From a totally profit oriented perspective, accessibility is a HUGE area encompassing a massive body of potential change with very little return on investment.
So, I dunno what to do about this other than look forward to a time, maybe after I retire, when I can spend my days understanding the bowels of Gnome and making accessibility actually work for people.
@devinprater There *is* IMO a really good point to be made about the communist/anarchist FLOSS folks and their questionable moral high ground - they act like great engineering is fueled by fairy dust, and people who are Fighting for The Cause.

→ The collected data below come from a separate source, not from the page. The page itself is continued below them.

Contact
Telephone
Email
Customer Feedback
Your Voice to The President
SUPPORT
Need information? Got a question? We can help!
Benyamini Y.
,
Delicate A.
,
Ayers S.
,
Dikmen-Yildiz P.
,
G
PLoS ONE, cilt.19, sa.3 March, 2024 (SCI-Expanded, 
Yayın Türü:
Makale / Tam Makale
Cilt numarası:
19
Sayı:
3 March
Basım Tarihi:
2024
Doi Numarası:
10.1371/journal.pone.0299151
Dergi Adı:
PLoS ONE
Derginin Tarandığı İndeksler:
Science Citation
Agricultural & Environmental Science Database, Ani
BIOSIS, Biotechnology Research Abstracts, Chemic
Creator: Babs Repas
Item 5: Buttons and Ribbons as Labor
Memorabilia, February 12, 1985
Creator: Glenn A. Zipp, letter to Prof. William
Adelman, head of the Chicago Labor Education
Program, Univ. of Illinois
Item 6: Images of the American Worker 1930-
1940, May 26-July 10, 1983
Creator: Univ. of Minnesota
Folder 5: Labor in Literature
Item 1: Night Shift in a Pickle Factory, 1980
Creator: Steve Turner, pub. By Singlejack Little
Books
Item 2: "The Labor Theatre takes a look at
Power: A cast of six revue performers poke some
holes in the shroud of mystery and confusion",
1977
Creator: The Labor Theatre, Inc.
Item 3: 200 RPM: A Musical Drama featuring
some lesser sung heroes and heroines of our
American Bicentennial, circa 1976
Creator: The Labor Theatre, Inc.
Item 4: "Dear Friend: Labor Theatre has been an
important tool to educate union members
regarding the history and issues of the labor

In reality, *especially* for huge complicated projects like desktop environments or productivity applications, the vast lion's share of development happens as a result of companies funding that development through engineering dollars. They don't particularly enjoy hearing that, because they feel that it shouldn't be about the money, and I sympathize with them on that score, I'd love to live in a world with no money, no poverty, and plenty for everyone. But that's not the world we live in :)
I have a tip for you: If your struggles are around Linux on the desktop, give KDE a try.

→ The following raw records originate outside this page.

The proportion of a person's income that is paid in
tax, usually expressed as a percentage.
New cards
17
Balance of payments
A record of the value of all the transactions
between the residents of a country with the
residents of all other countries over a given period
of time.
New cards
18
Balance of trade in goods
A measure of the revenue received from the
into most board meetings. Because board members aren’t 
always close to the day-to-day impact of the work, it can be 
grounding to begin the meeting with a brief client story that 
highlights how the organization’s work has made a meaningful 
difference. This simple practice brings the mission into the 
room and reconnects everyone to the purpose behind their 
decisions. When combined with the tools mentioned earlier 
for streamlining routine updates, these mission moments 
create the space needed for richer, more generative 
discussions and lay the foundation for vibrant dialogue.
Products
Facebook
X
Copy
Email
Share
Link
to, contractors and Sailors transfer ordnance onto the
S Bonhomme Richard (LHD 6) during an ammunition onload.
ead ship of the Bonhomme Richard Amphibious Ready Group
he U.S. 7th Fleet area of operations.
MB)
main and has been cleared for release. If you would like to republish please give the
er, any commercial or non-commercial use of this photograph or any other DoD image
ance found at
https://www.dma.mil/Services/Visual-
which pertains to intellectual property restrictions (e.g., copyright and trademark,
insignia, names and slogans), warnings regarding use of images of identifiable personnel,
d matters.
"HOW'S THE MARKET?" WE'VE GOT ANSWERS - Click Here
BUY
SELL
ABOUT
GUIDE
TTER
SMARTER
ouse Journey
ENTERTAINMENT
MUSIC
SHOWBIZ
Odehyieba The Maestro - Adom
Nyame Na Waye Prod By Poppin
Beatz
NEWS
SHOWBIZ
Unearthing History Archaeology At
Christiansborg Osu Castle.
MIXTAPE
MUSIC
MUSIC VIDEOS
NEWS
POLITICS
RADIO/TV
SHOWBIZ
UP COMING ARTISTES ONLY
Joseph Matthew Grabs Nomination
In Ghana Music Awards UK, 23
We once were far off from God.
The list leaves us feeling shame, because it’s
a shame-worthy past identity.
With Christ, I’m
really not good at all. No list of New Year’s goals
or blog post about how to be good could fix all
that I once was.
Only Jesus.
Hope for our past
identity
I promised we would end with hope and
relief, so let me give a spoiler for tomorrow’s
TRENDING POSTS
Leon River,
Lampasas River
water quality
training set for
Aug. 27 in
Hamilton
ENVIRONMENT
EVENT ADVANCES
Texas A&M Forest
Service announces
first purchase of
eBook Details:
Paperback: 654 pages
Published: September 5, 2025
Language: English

@feoh Well uh, KDE is actually worse for blind people than Mate, which is what I use, lol. :) It's mainly the programs, like most mail clients, many QT apps, and even a lot of GTK apps. Even stuff like the Gnome desktop is really bad, and they're one of the sponsors of GTK.

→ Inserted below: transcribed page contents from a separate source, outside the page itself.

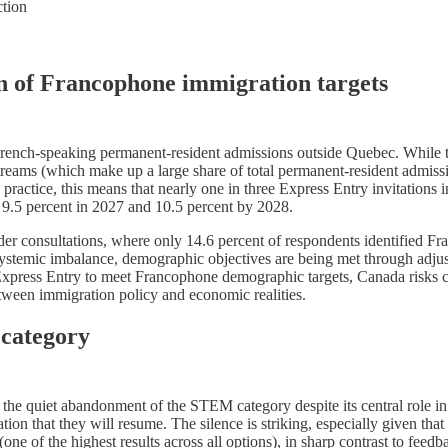
ction
ion of Francophone immigration targets
French-speaking permanent-resident admissions outside Quebec. While th
ams (which make up a large share of total permanent-resident admissio
ractice, this means that nearly one in three Express Entry invitations in
g 9.5 percent in 2027 and 10.5 percent by 2028.
eholder consultations, where only 14.6 percent of respondents identifie
 systemic imbalance, demographic objectives are being met through adjus
Express Entry to meet Francophone demographic targets, Canada risks c
tween immigration policy and economic realities.
 category
 is the quiet abandonment of the STEM category despite its central rol
on that they will resume. The silence is striking, especially given tha
one of the highest results across all options), in sharp contrast to feed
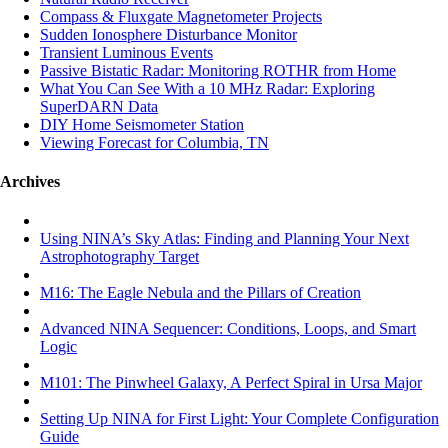
Compass & Fluxgate Magnetometer Projects
Sudden Ionosphere Disturbance Monitor
Transient Luminous Events
Passive Bistatic Radar: Monitoring ROTHR from Home
What You Can See With a 10 MHz Radar: Exploring
SuperDARN Data
DIY Home Seismometer Station
Viewing Forecast for Columbia, TN
Archives
Using NINA’s Sky Atlas: Finding and Planning Your Next
Astrophotography Target
M16: The Eagle Nebula and the Pillars of Creation
Advanced NINA Sequencer: Conditions, Loops, and Smart
Logic
M101: The Pinwheel Galaxy, A Perfect Spiral in Ursa Major
Setting Up NINA for First Light: Your Complete Configuration
Guide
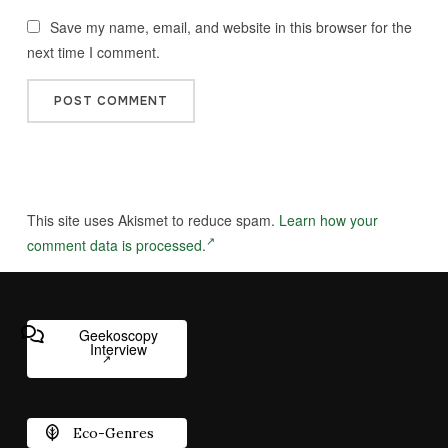
Save my name, email, and website in this browser for the
next time I comment.
This site uses Akismet to reduce spam.
Learn how your
comment data is processed.
Geekoscopy
Interview
Eco-Genres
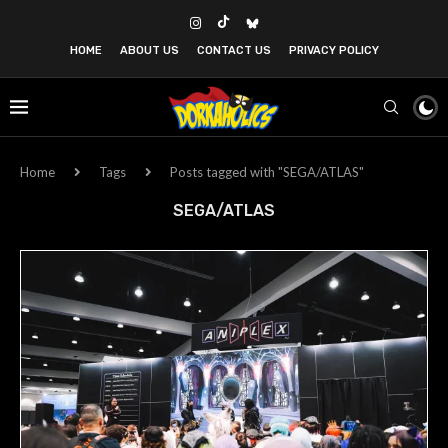
HOME
ABOUT US
CONTACT US
PRIVACY POLICY
Home
Tags
Posts tagged with "SEGA/ATLAS"
SEGA/ATLAS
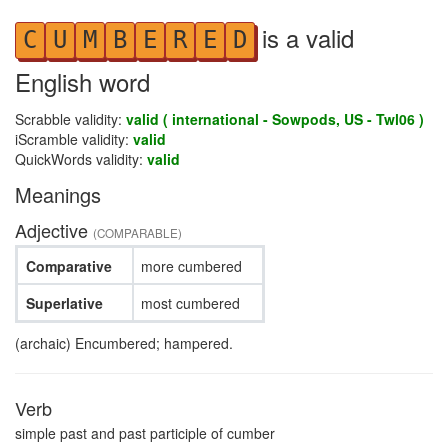
is a valid
C
U
M
B
E
R
E
D
English word
Scrabble validity:
valid ( international - Sowpods, US - Twl06 )
iScramble validity:
valid
QuickWords validity:
valid
Meanings
Adjective
(COMPARABLE)
Comparative
more cumbered
Superlative
most cumbered
(archaic) Encumbered; hampered.
Verb
simple past and past participle of cumber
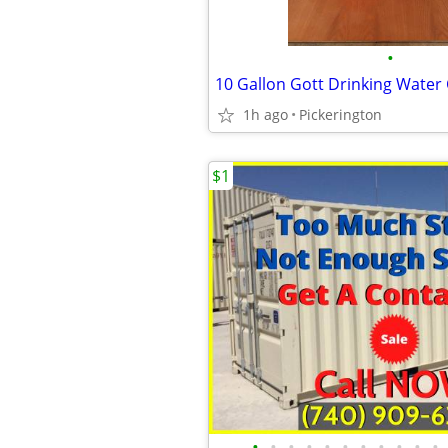
•
10 Gallon Gott Drinking Water
1h ago
Pickerington
$1
•
•
•
•
•
•
•
•
•
•
•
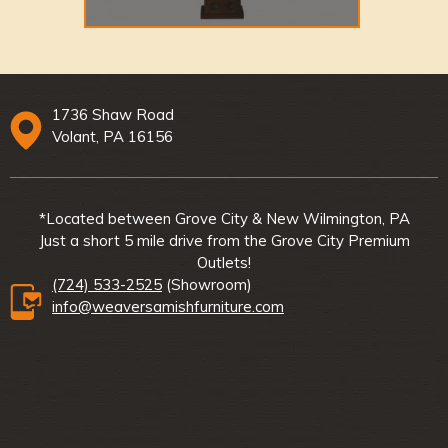
1736 Shaw Road
Volant, PA 16156
*Located between Grove City & New Wilmington, PA
Just a short 5 mile drive from the Grove City Premium
Outlets!
(724) 533-2525
(Showroom)
info@weaversamishfurniture.com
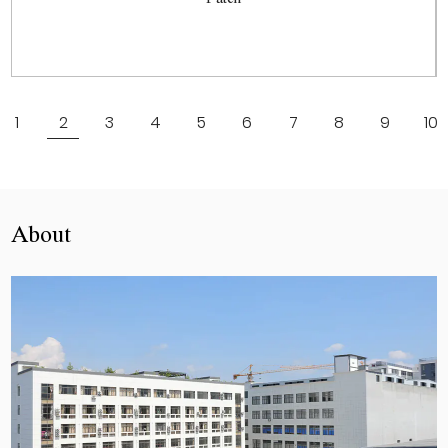
View More
1
2
3
4
5
6
7
8
9
10
About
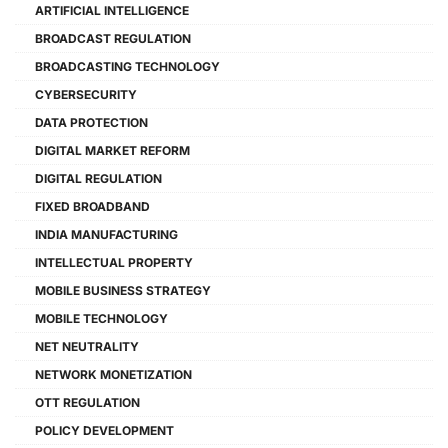
ARTIFICIAL INTELLIGENCE
BROADCAST REGULATION
BROADCASTING TECHNOLOGY
CYBERSECURITY
DATA PROTECTION
DIGITAL MARKET REFORM
DIGITAL REGULATION
FIXED BROADBAND
INDIA MANUFACTURING
INTELLECTUAL PROPERTY
MOBILE BUSINESS STRATEGY
MOBILE TECHNOLOGY
NET NEUTRALITY
NETWORK MONETIZATION
OTT REGULATION
POLICY DEVELOPMENT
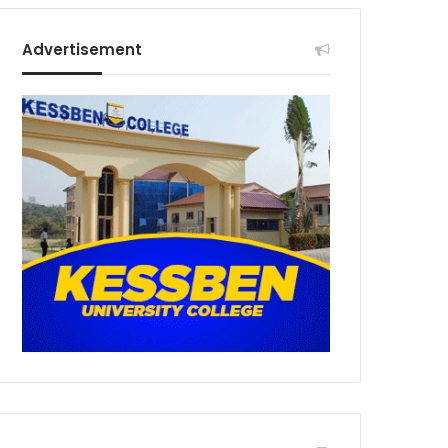
Advertisement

@devinprater You're indirectly proving my point. Your Linux experience as a functionally blind person is VERY different from my experience as a visually disabled person with working but low acuity (20/200) vision in one eye. I just need working full screen key chorded zoom, and KDE has offered that for YEARS. Creating distributions and applications that are adaptable to the wide range of disabilities people face is SUPER hard.
@devinprater Apple was, prior to 2006, completely inaccessible. They worked their way toward accessibility eventually, and have pointedly not open sourced any of the related technology to help those who cannot afford to pay for accessibility. I don't think that's terribly beneficent. It sounds profit-driven and selfish.
@klaatu Of course they're not going to open source their tech unless it makes them more money. And yet, the iPhone and iPad are amazingly easy for a blind person to use. In fact, schools now, even schools for the blind, basically have forgotten about the PC in favor of iPads for blind people. Yes, this is the substituting of one dominant tech over another, and yes, if kids grew up using Linux, they *may* be used to that. Hmm, wonder if anyone's done an experiment about that? Apple could, and should, open source VoiceOver and the NS accessibility stack. Maybe then someone, 20 years from now, would add a speech queue to the Mac. :) But also, what did we do about Microsoft Office? Did we just say "well Microsoft is just an awful company and they should just open source Office."? Well yeah, but then Open Office was built, and then LibreOffice took off from its corpse. But Orca still has one main developer, paid by Igalia. We *can* do better!
@devinprater I think there's a distinct difference between FOSS evangelists and communists/anarchists. comparing hobby work to Apple isn't really fair, especially when using that comparison to invalidate socialism - IBM and Canonical are corporations that exploit open source, not champions of it, and features that don't benefit their bottom lines won't and don't get funding from them. Doesn't that make this inaccessibility a symptom of capitalism, and not communism?
@eletious I think there's a good amount of overlap, though, between the two. And, while yes, companies do disregard accestsibility, like the Ubuntu folks, the main Orca developer is a part of Igailia, a company too. And FOSS folks *could* jump in at any time and help out. There are so many programmers in FOSS. I don't think there's a shortage at all. I just have to keep banging my head against the wall trying to get accessibility noticed by developers.